All had blood samples taken and assessed for markers of inflammatory monoamine biosynthesis – namely, tryptophan and kynurenine – as a proxy of dysregulated inflammatory homeostasis.
Reporting interim findings in Bipolar Disorders, Reininghaus et al reveal that levels of kynurenine were significantly higher in bipolar disorder patients compared with healthy controls, at 3.13 vs 2.59 µmol/L, as was the kynurenine-to-tryptophan ratio (an estimate of tryptophan breakdown), at 52.80 vs 45.23.
The same was true when the analysis was restricted to overweight individuals, with bipolar disorder patients having significantly higher levels of kynurenine (3.37 vs 2.77 µmol/L) and a higher kynurenine-to-tryptophan ratio (55.80 vs 48.87) than controls.
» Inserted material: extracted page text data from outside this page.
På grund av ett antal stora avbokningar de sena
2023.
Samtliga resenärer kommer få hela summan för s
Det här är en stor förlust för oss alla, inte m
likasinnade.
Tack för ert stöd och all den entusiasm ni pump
Among the patients with bipolar disorder, levels of kynurenine were significantly higher in those who were overweight compared with those of normal weight (3.37 vs 2.58 µmol/L), as was the kynurenine-to-tryptophan ratio (55.80 vs 46.06). The same was true among healthy controls.
The researchers say that the increased kynurenine levels and kynurenine-to-tryptophan ratio “indicate that tryptophan breakdown is increased in the euthymic state of [bipolar disorder], in general, despite the absence of symptoms (or overt psychopathology).”
They believe their findings provide “indirect evidence of increased activity of tryptophan-degrading indoleamine 2,3-dioxygenase in euthymic individuals with [bipolar disorder], underscoring the role of inflammatory mediators as a causative and/or consequent factor.”
They conclude: “More robust abnormalities in the overweight subsample underscore the additional inflammatory burden of medical comorbidity and suggest a shared pathophysiology as well as a mechanism mediating [bipolar disorder] and cardiovascular disease.”